Comparison of various algorithms reveals notable differences in performance metrics, including PSNR, NPCR, UACI, entropy, and time complexity. Most existing algorithms, such as those of [4,7], demonstrate varying degrees of effectiveness, with PSNR values ranging from 7.74 to 9.808 for image sizes of 512 × 512. In contrast, the proposed model presents a more comprehensive view of implementation in various block sizes. In particular, with a block size of 32, the suggested method obtains a PSNR of 9.0851 and an excellent NPCR of 99.8074, which presents high protection against differential attacks. Furthermore, the entropy measure E = 7.7298 also suggests satisfactorily distributed outputs, which would mean that the randomness of the resultant encrypted images is increased.

It is further understood that the time complexity of the proposed model is reasonable since it took 81 ms to encrypt a 512 × 512 image and 41 ms for a 256 × 256 image with a block size of 16. These performance metrics put into perspective the potential weaknesses that the technique has in terms of high-quality encryption and low computational costs. Overall, the proposed model demonstrates considerable performance metrics, making it suitable for implementation in lightweight image encryption schemes without the problems posed by existing algorithms. Furthermore, our approach, with some additional tuning and optimization, could enhance its PSNR, UACI, and entropy performance, further boosting its competitiveness.

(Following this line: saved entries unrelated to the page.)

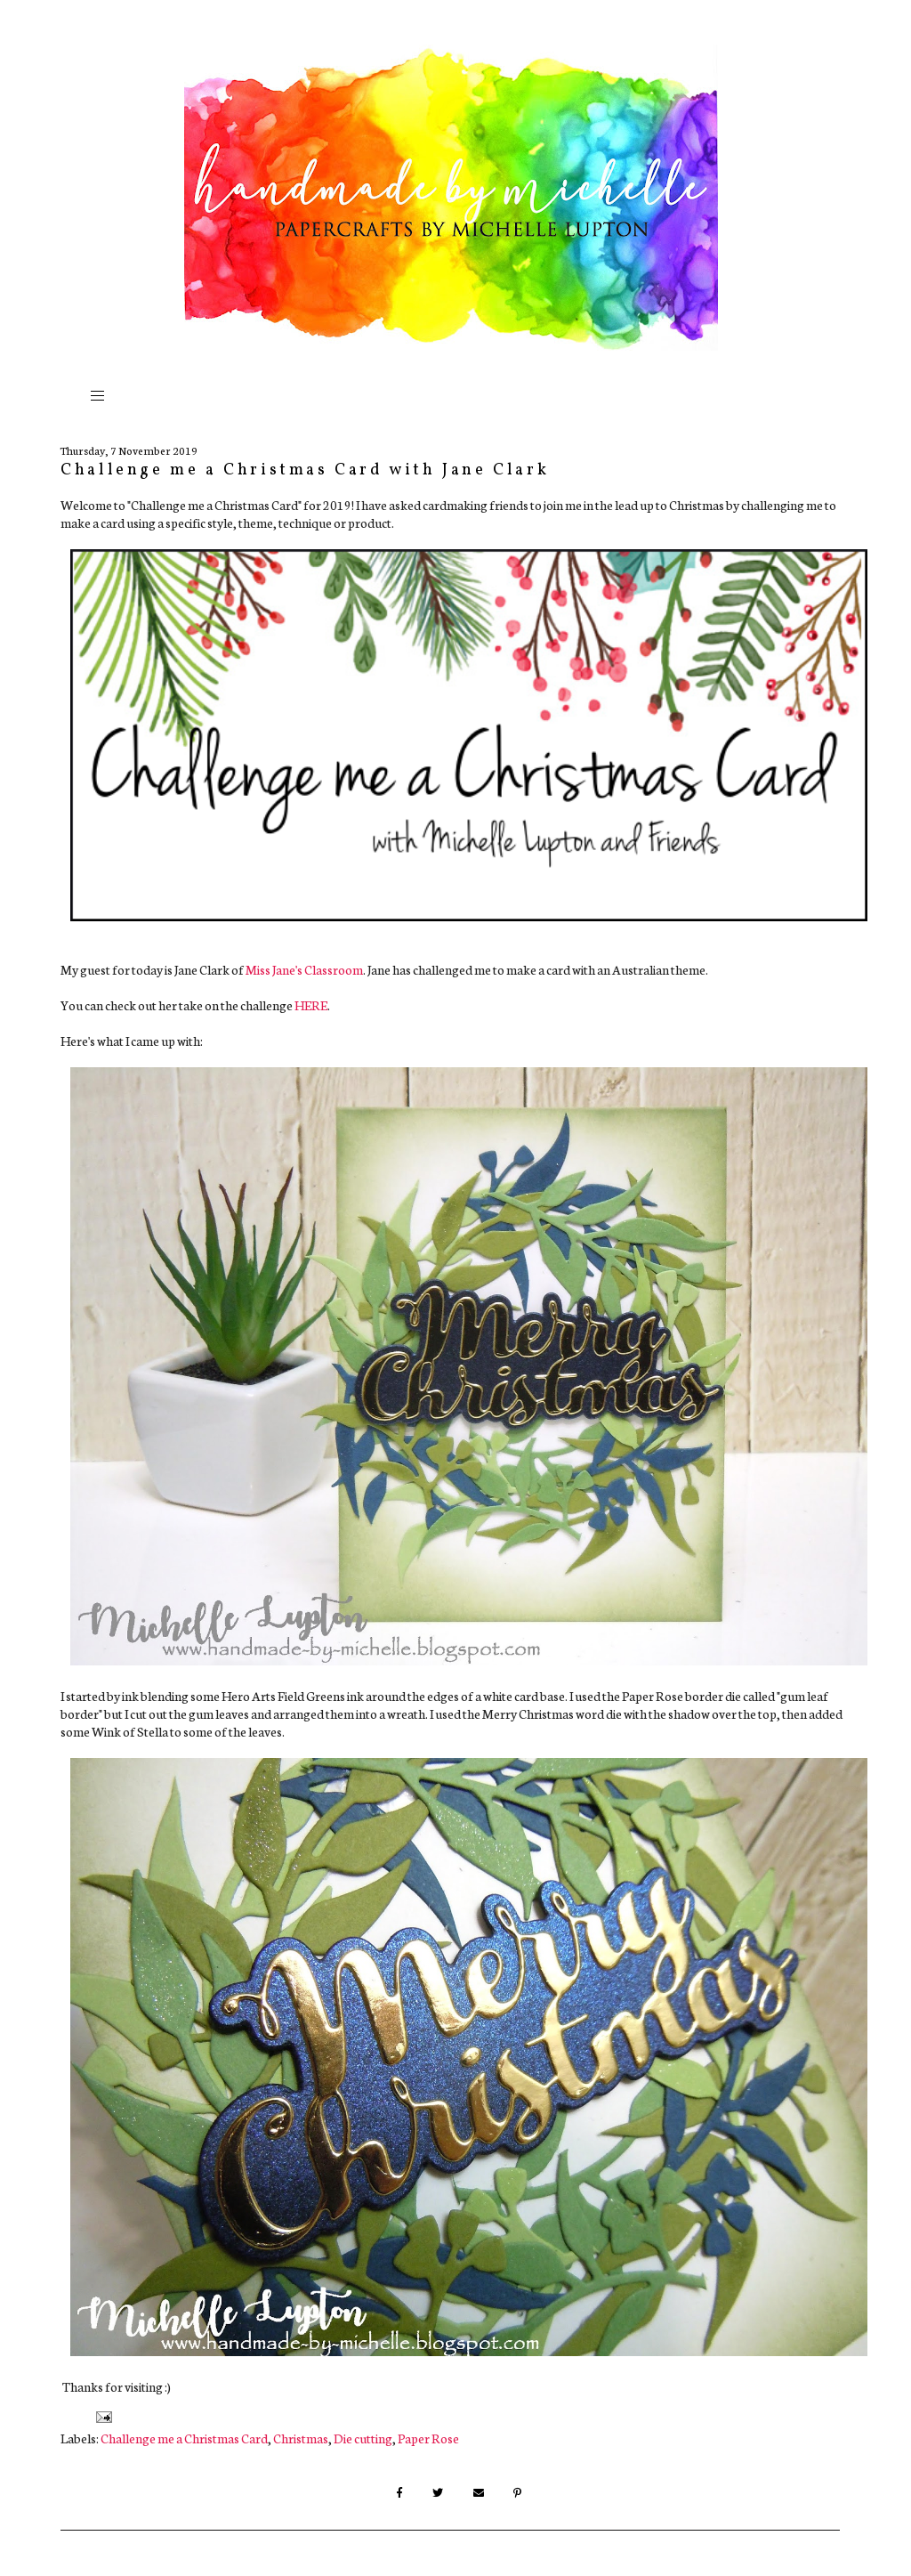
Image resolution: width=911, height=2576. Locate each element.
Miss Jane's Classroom (304, 969)
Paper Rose (428, 2438)
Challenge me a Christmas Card (184, 2438)
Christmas (300, 2438)
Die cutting (363, 2438)
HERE (310, 1005)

6. Conclusions and Future Works

This research highlights the importance of lightweight and secure encryption techniques that uphold the core principles of confidentiality, integrity, and availability (CIA) for safeguarding medical images. A novel two-phase cryptographic system was proposed, where the first phase encrypts non-diagonal blocks using XOR operations with diagonal blocks to achieve fast and efficient encryption. The second phase applies an enhanced AES in Cipher Block Chaining (AES-CBC) mode to the diagonal blocks, ensuring robust data authentication and enhancing overall security. This combination provides a balanced approach that reduces computational overhead while maintaining a high level of protection.

The proposed method significantly advances state-of-the-art image encryption by introducing a selective encryption scheme that targets only parts of the image, thereby reducing processing time without compromising security. This hybrid approach minimizes the limitations of traditional full-image encryption methods by incorporating authentication tags and optimizing the usage of AES-CBC. The system was rigorously evaluated through various performance metrics, including histogram consistency, adjacent pixel correlation analysis, information entropy NPCR, UACI, MSE, PSNR, and time complexity. The results demonstrate that the proposed approach outperforms existing solutions in terms of reliability, efficiency, and suitability for medical applications based on IoT. Future work may explore extending this methodology using stream cipher alternatives or lightweight algorithms such as PRESENT to further improve performance and adaptability in constrained environments.